050.371/671 -- Formal Methods in Cognitive Science: Inference
Spring 2000
MW 10:30 - 12:00
234 Krieger Hall
/courses/371

Robert Frank
233A Krieger Hall
rfrank@cog.jhu.edu
office hours: M 3:30-5:30



This course introduces a variety of techniques for modeling human cognition, with a special focus on deductive and inductive inference. We will discuss a wide range of mathematical structures and techniques and demonstrate their applications in theories of grammatical competence and performance. A major goal of this course is bringing students to a point where they can evaluate the strengths and weaknesses of existing formal theories of cognitive capacities, as well as profitably engage in such formalization, constructing precise and coherent definitions and rigorous proofs.

Course Requirements

In learning this material, it is absolutely crucial to work problems. To this end, there will be (roughly) weekly problem sets. These will in general be assigned on wednesday and will be due one week later. These problem sets will account for 60% of the grade. Twice during the course (precise dates to be announced), I will assign longer problem sets with broader coverage. Each of these will count for 20% of the grade. The remaining 10% of the grade will be given on the basis of constructive class participation.

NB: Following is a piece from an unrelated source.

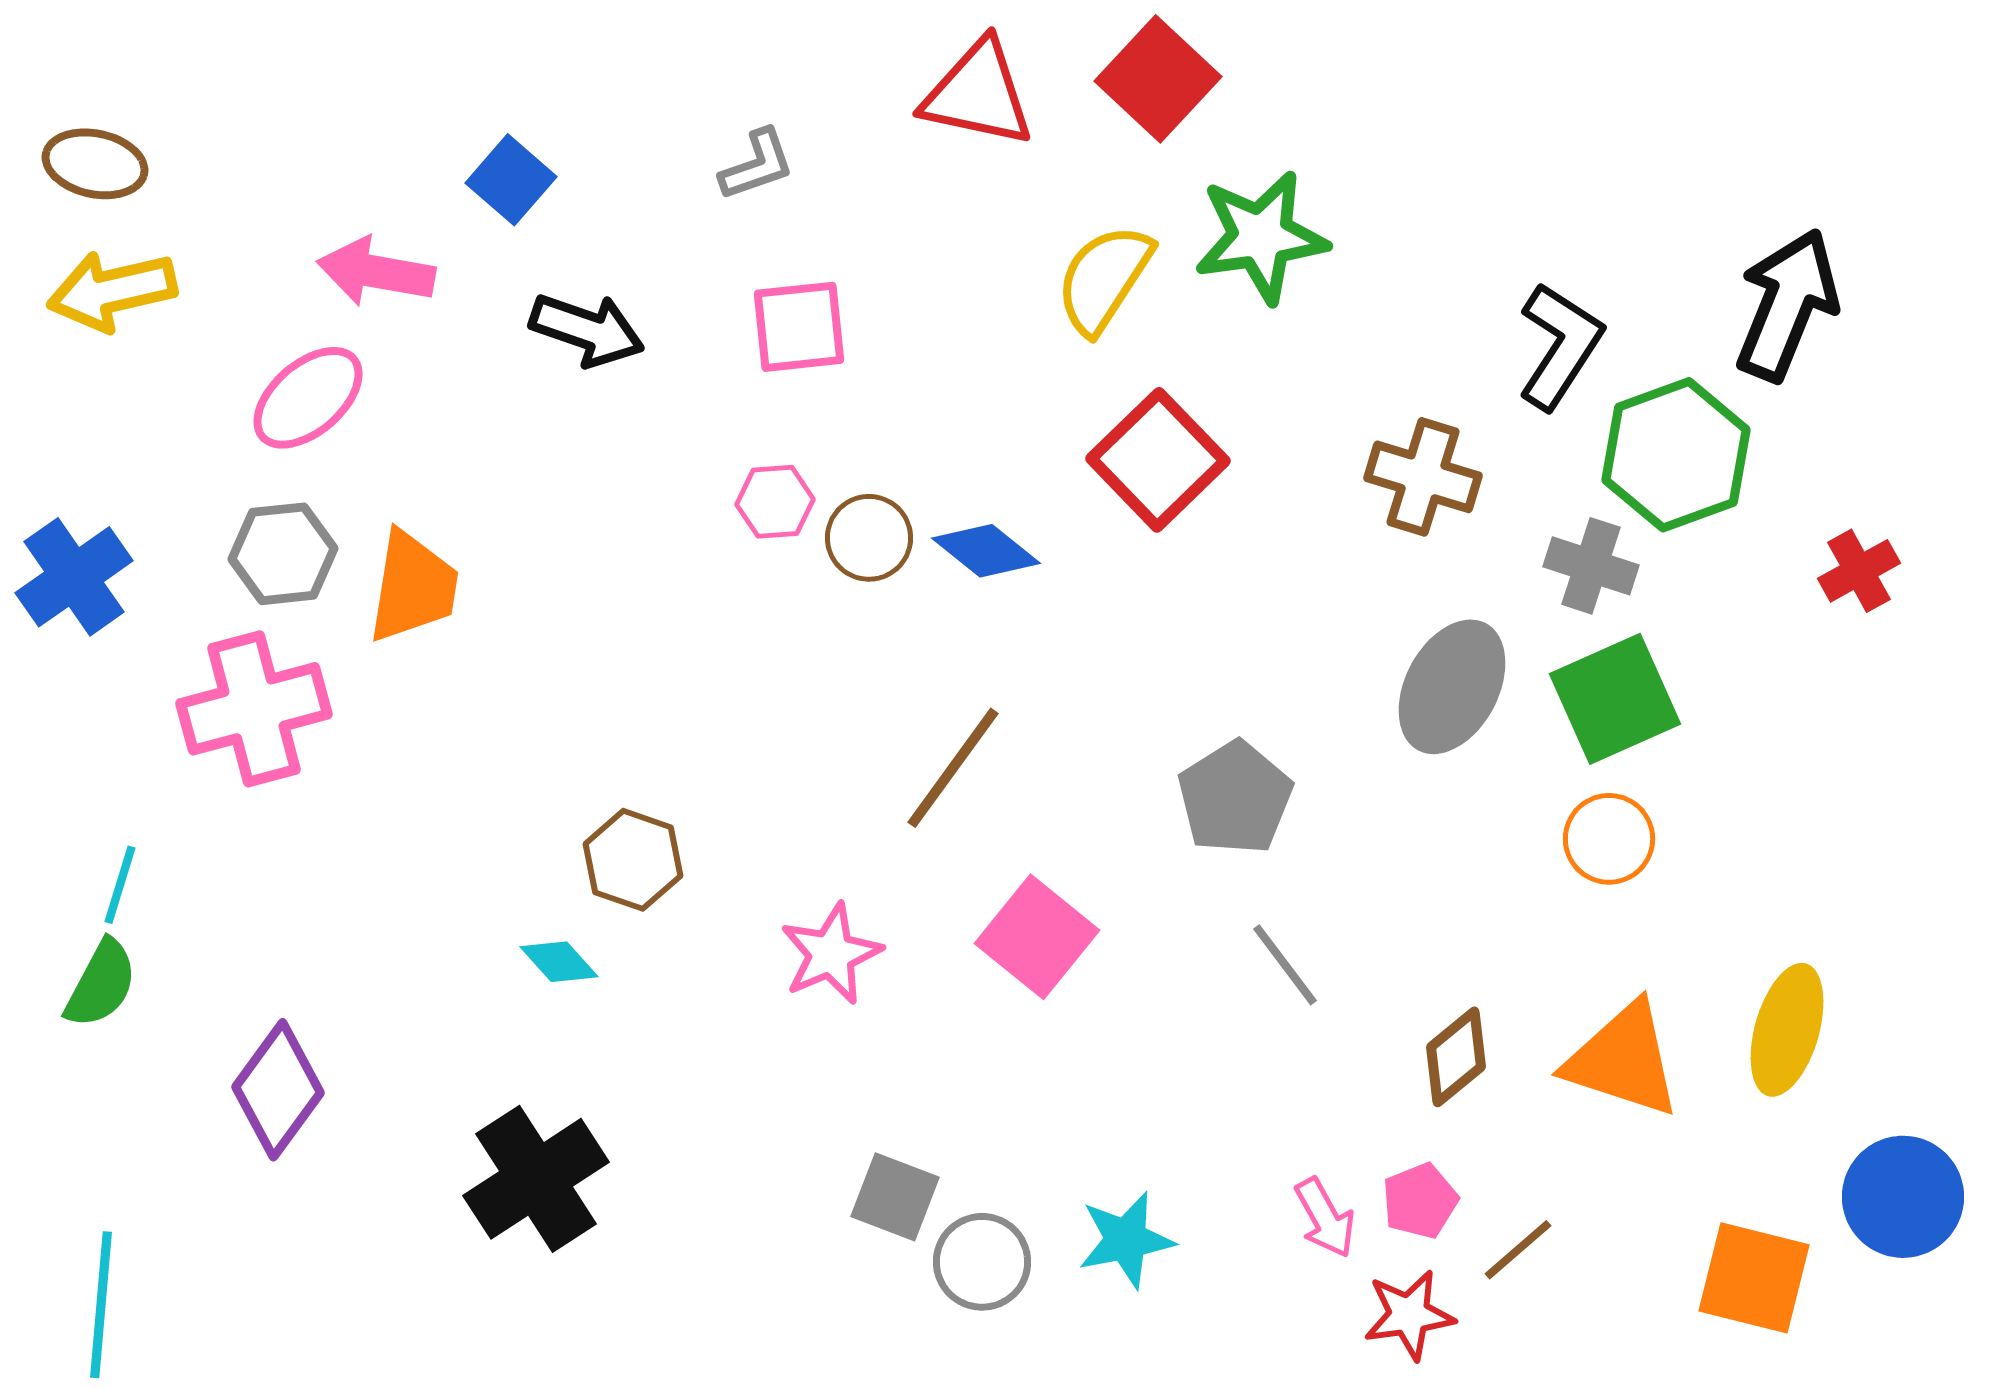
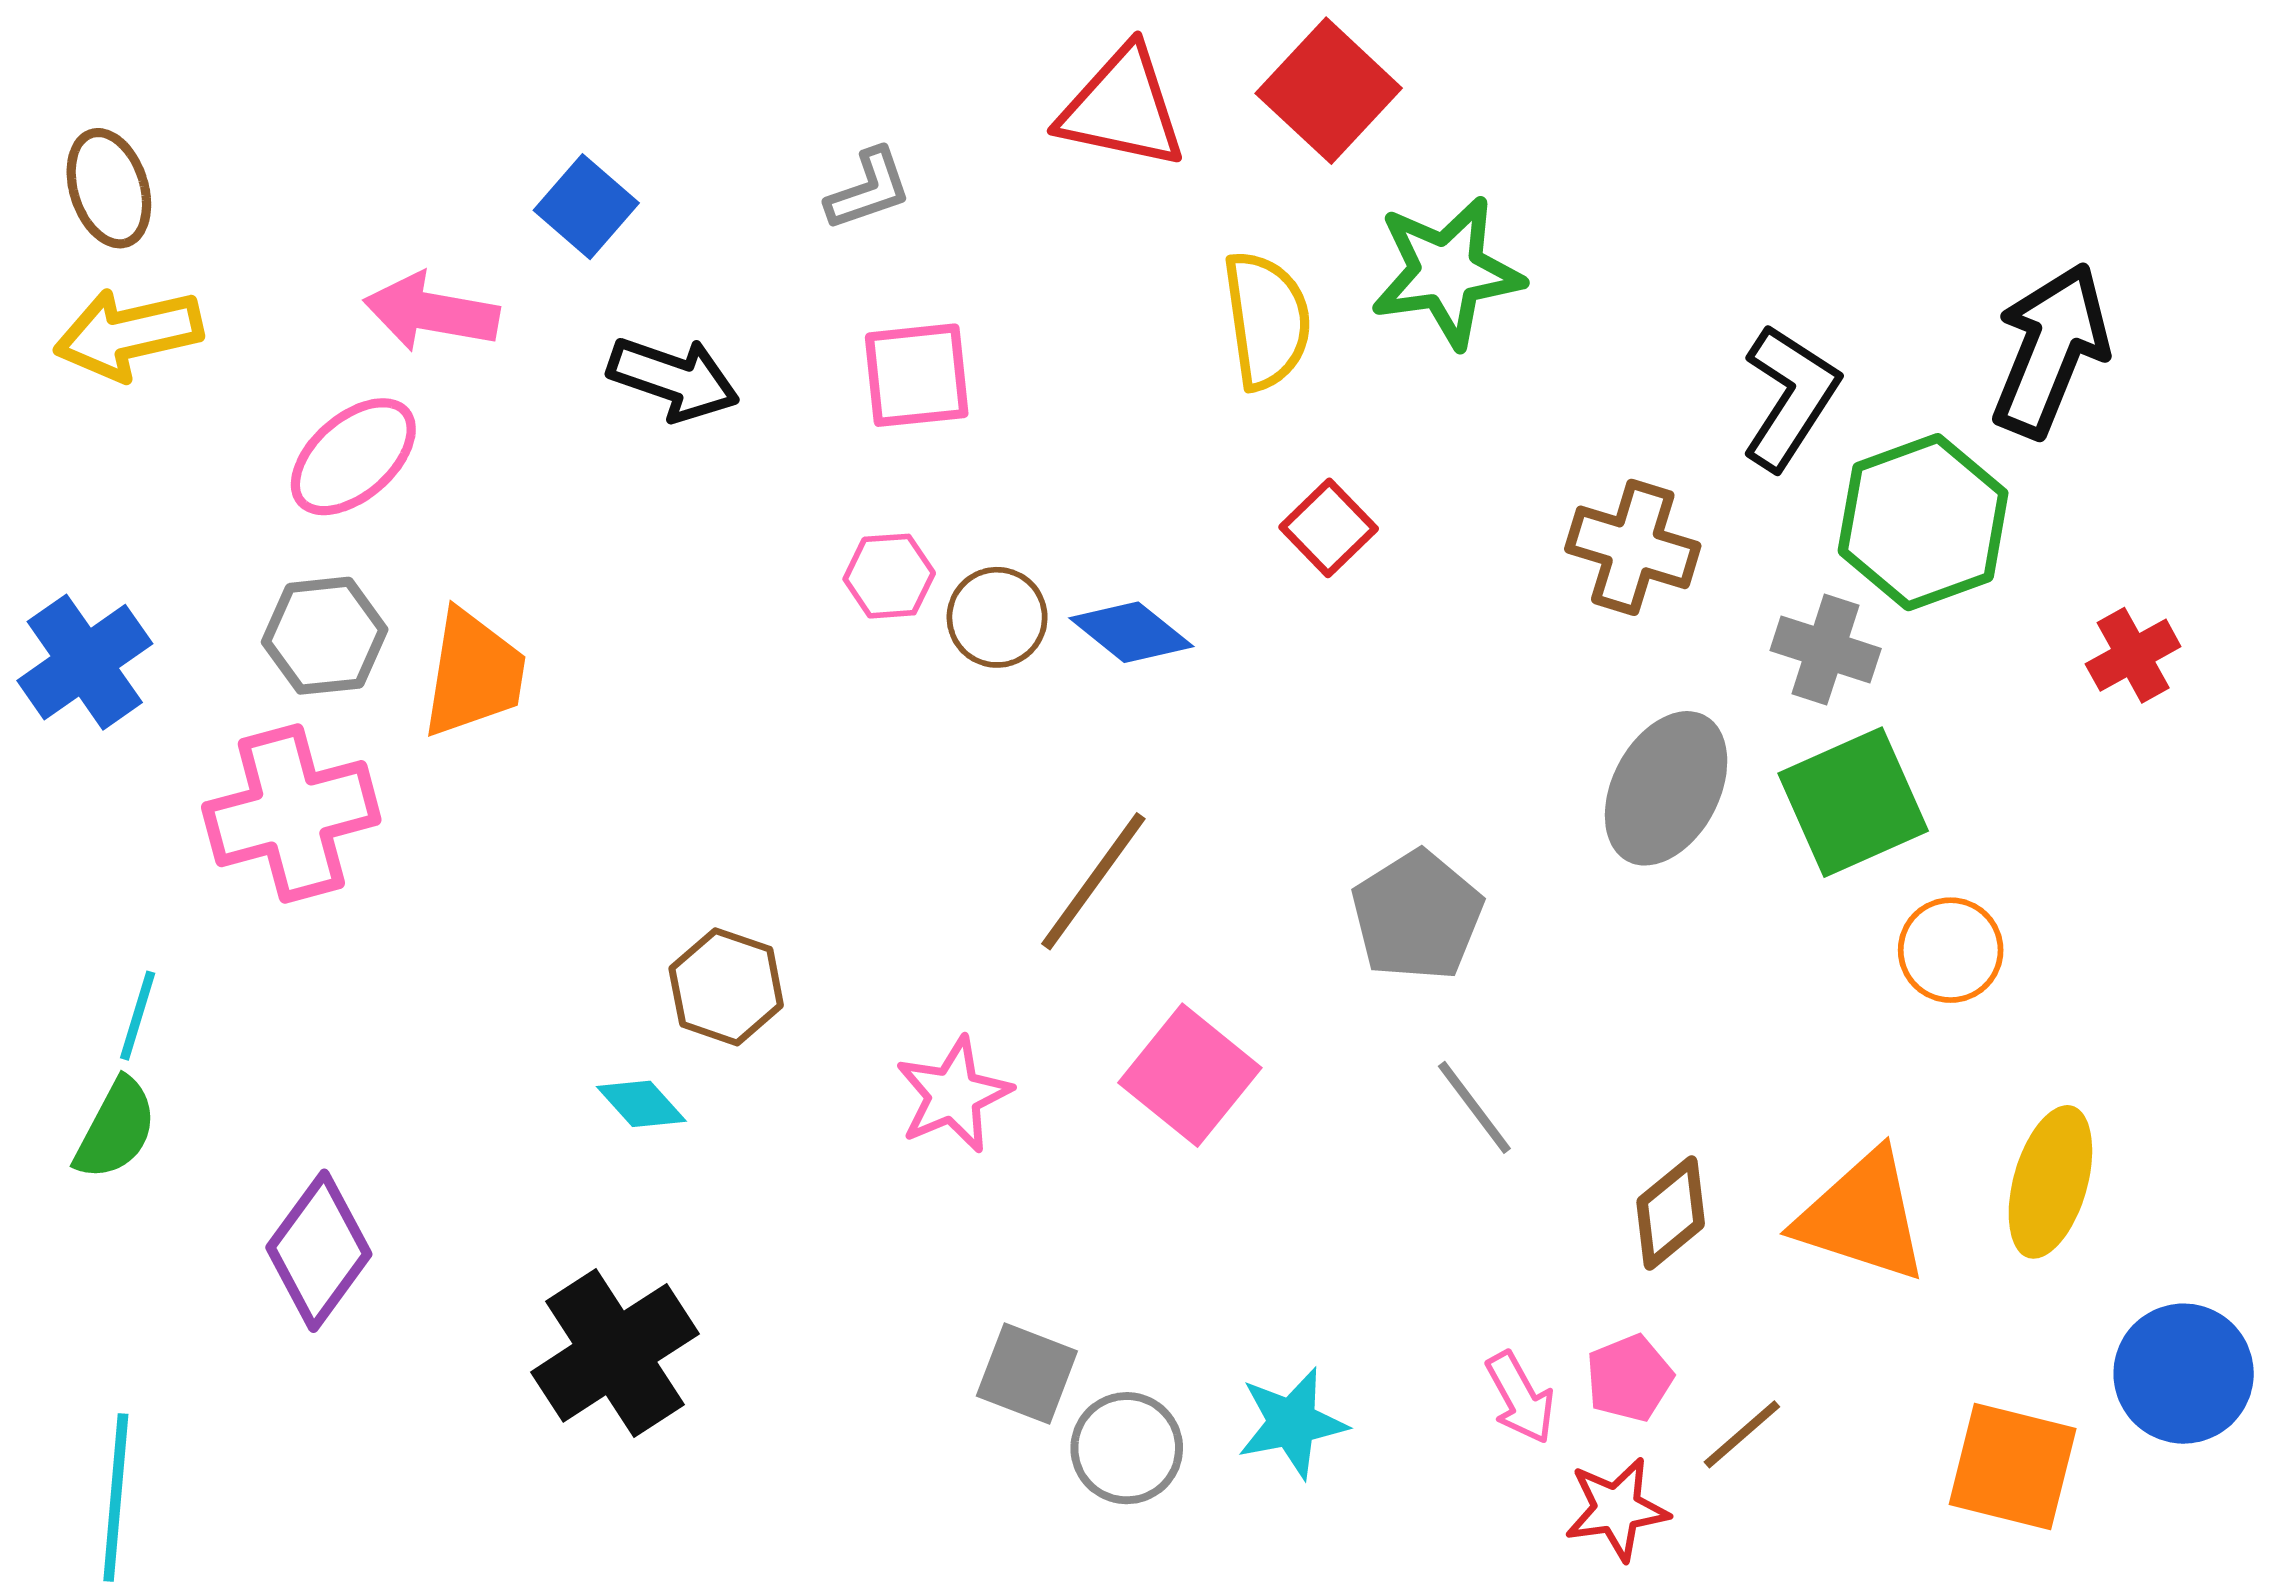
brown ellipse: (95, 164) -> (109, 188), turned 60
yellow semicircle: (1104, 279) -> (1267, 320), turned 139
red square: (1158, 460) -> (1329, 528), size x0.6
orange circle: (1609, 839) -> (1951, 950), moved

I encourage/implore you to work together with your fellow students on the weekly problem sets (though not on the two longer ones). However, once you have finished your discussions, you must write up your answers on your own.

Reading

The reading for this course will be drawn from a number of different sources. The two primary texts will be the following:

Mathematical Methods in Linguistics, Barbara Partee, Alice ter Meulen and Robert Wall, Kluwer, 1993

Introduction to the Theory of Computation, Michael Sipser, PWS Publishing Company, 1997.

The Sipser book covers material from the computability and complexity theory sections of the course in considerably more detail than the Partee et al. text. During the term, I may also assign other readings, in which case I will make them available in the Cognitive Science department reading room (Krieger 232).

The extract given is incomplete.